Lines containing the word "информации" are to be copied from the data below.

[Collected data]
⟨

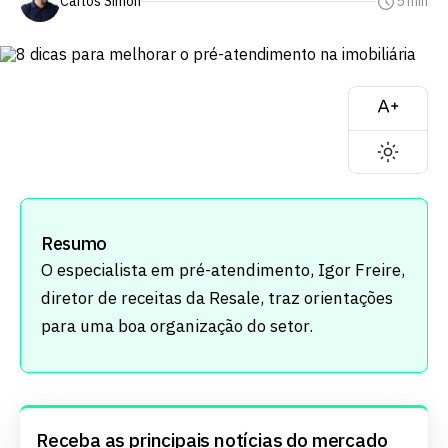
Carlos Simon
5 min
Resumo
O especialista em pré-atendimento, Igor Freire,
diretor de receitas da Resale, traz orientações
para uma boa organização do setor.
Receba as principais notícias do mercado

⟩
⟨

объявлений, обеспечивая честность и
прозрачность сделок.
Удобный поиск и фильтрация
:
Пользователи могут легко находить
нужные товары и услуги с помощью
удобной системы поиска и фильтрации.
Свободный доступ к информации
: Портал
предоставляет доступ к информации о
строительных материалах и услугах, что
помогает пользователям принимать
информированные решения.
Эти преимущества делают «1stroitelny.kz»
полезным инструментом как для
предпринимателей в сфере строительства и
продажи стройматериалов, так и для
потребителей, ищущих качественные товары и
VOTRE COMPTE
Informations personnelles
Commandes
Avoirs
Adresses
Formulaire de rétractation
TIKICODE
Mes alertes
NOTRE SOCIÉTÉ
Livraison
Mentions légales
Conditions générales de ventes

⟩

• Worked solution:
Свободный доступ к информации
предоставляет доступ к информации о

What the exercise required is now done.